2026-02-20

📰 Daily Digest — 2026-02-20

6 items | Business, AI, DevTools

📋 Quick Summary

Jack Altman’s 5 Lessons on Finding Product-Market Fit

Source: a16z speedrun (Substack) · Category: Business · Link: Original

Jack Altman shared five seed-stage lessons in an a16z fireside chat.
If PMF exists, traction appears quickly; repeated “just one more feature” requests often signal weak PMF.
Early hiring should focus on “diamonds in the rough” rather than obvious, fully priced talent.

Cursor’s Self-Learning Coding Agents

Source: Cursor Blog · Category: AI · Link: Original

Cursor introduced a “Dynamic Context Discovery” pattern to reduce repeated agent mistakes.
Converting tool outputs into files and syncing MCP tools by folders reduced token use by 46.9%.
Agent skills are defined as files and discovered dynamically with grep and semantic search.

Lessons from Building Claude Code: Prompt Caching Is Everything

Source: Anthropic Engineering · Category: AI · Link: Original

Anthropic explains why prompt caching is core to production-grade agents.
Reusing prior round-trip computation dramatically lowers latency and cost.
Cache-friendly design requires ordering static before dynamic prompt parts and keeping model/tool sets stable.

Andrej Karpathy: The Future of Customized Software

Source: X (Twitter) · Category: AI · Link: Original

Karpathy reverse-engineered a treadmill API and built a personalized dashboard with an LLM agent in about one hour.
He argues that app-store style discrete app selection is becoming outdated.
Progress is constrained because most products still do not expose AI-native CLI/API interfaces.

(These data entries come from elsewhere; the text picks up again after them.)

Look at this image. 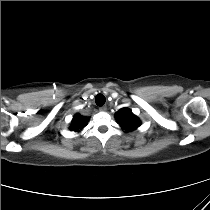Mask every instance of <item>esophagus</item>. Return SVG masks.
<instances>
[{"mask_svg": "<svg viewBox=\"0 0 210 210\" xmlns=\"http://www.w3.org/2000/svg\"><path fill=\"white\" fill-rule=\"evenodd\" d=\"M99 110H100V111H106V110H107V107H106V106H101V107L99 108Z\"/></svg>", "mask_w": 210, "mask_h": 210, "instance_id": "34e87169", "label": "esophagus"}]
</instances>
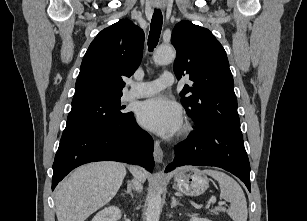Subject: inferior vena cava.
I'll use <instances>...</instances> for the list:
<instances>
[{"label":"inferior vena cava","instance_id":"obj_1","mask_svg":"<svg viewBox=\"0 0 307 221\" xmlns=\"http://www.w3.org/2000/svg\"><path fill=\"white\" fill-rule=\"evenodd\" d=\"M133 187L138 191V192H141L142 191V185H141V182L135 178L133 181Z\"/></svg>","mask_w":307,"mask_h":221}]
</instances>
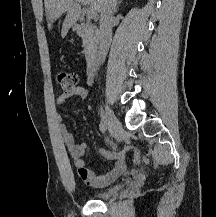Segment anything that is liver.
I'll use <instances>...</instances> for the list:
<instances>
[{
	"instance_id": "1",
	"label": "liver",
	"mask_w": 216,
	"mask_h": 217,
	"mask_svg": "<svg viewBox=\"0 0 216 217\" xmlns=\"http://www.w3.org/2000/svg\"><path fill=\"white\" fill-rule=\"evenodd\" d=\"M105 0H85L88 7L95 14L101 13ZM48 29H52V23L63 13L67 16L62 25V35H66L68 29L72 27L80 17L81 8L77 0H44Z\"/></svg>"
}]
</instances>
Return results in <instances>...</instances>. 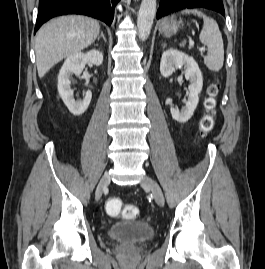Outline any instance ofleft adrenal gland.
Segmentation results:
<instances>
[{
	"instance_id": "1",
	"label": "left adrenal gland",
	"mask_w": 265,
	"mask_h": 269,
	"mask_svg": "<svg viewBox=\"0 0 265 269\" xmlns=\"http://www.w3.org/2000/svg\"><path fill=\"white\" fill-rule=\"evenodd\" d=\"M162 46H163V48H165L167 45L164 43V44H162Z\"/></svg>"
}]
</instances>
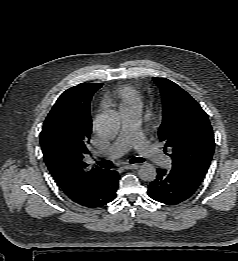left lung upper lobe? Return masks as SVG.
Segmentation results:
<instances>
[{
    "instance_id": "left-lung-upper-lobe-1",
    "label": "left lung upper lobe",
    "mask_w": 238,
    "mask_h": 261,
    "mask_svg": "<svg viewBox=\"0 0 238 261\" xmlns=\"http://www.w3.org/2000/svg\"><path fill=\"white\" fill-rule=\"evenodd\" d=\"M163 101V122L158 136L171 151L172 170L179 176L200 184L214 153V134L208 115L176 83L153 78ZM164 151H167L165 148Z\"/></svg>"
}]
</instances>
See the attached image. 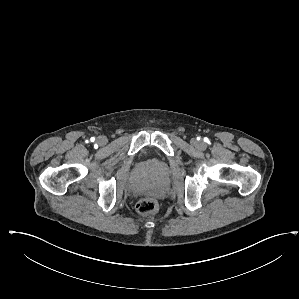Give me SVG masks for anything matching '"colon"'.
Segmentation results:
<instances>
[{"label":"colon","mask_w":299,"mask_h":299,"mask_svg":"<svg viewBox=\"0 0 299 299\" xmlns=\"http://www.w3.org/2000/svg\"><path fill=\"white\" fill-rule=\"evenodd\" d=\"M136 208L141 215H151L157 211L158 202L153 198H144L138 202Z\"/></svg>","instance_id":"obj_1"}]
</instances>
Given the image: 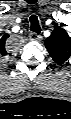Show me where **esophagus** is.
Segmentation results:
<instances>
[{"mask_svg":"<svg viewBox=\"0 0 71 119\" xmlns=\"http://www.w3.org/2000/svg\"><path fill=\"white\" fill-rule=\"evenodd\" d=\"M29 37H30L31 40H34V41H39V40L42 39V36L40 34H37V33H34V32L30 33Z\"/></svg>","mask_w":71,"mask_h":119,"instance_id":"obj_1","label":"esophagus"}]
</instances>
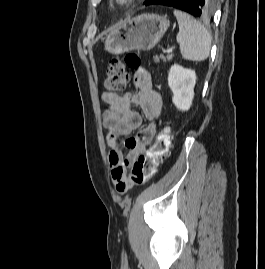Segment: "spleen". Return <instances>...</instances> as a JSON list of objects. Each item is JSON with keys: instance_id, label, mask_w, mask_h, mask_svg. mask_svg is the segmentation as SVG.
I'll use <instances>...</instances> for the list:
<instances>
[{"instance_id": "3e777b00", "label": "spleen", "mask_w": 265, "mask_h": 269, "mask_svg": "<svg viewBox=\"0 0 265 269\" xmlns=\"http://www.w3.org/2000/svg\"><path fill=\"white\" fill-rule=\"evenodd\" d=\"M173 13L179 25L176 40L182 57L190 61L207 59L211 48V33L188 13L180 10H174Z\"/></svg>"}]
</instances>
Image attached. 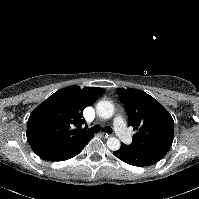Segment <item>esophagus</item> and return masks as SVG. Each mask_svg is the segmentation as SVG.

Prompt Auto-Caching with Claude

Source: LangChain Blog · Category: DevTools · Link: Original

Claude API now supports automatic caching, pricing cached tokens at about 10% of uncached cost.
A single cache_control parameter replaces complex manual breakpoint management.
Combined with cache-friendly prompts, this can materially improve unit economics for agents.

OpenAI Prompt Caching 201

Source: OpenAI Cookbook · Category: DevTools · Link: Original

OpenAI describes strategies that can reduce TTFL by up to 80% and input cost by up to 90%.
Cache hits require exact prefix matching for at least 1,024 tokens, matched in 128-token blocks.
Responses API can achieve 40-80% better cache utilization than Chat Completions.

📝 Detailed Notes

1. Jack Altman’s 5 Lessons on Finding Product-Market Fit

Jack Altman (Lattice co-founder, Alt Capital) shared practical PMF lessons for seed-stage teams.

Five lessons

Hire early “diamonds in the rough”
- Elite candidates often have many safer options and may not join very early startups.
- Look for high-upside people the market has not fully priced in yet.
Real PMF shows up quickly
- Lattice’s review product was their third pivot.
- Paying customers appeared before the product was fully finished.
- Endless “one more feature” requests usually indicate solution mismatch, not PMF.
Listen to customers without losing your north star
- Large near-term deals can pull the roadmap off strategy.
- Out-of-scope asks often cascade into more misaligned asks.
Operate proactively, not reactively
- Many founders spend most of their time reacting to external requests.
- Past ~20 employees, the CEO role shifts toward building the system that builds products.
No universal startup advice exists
- Advice optimized for the broadest audience often drops context.
- Follow fundraising structure, but protect timeline compression and resist pressure.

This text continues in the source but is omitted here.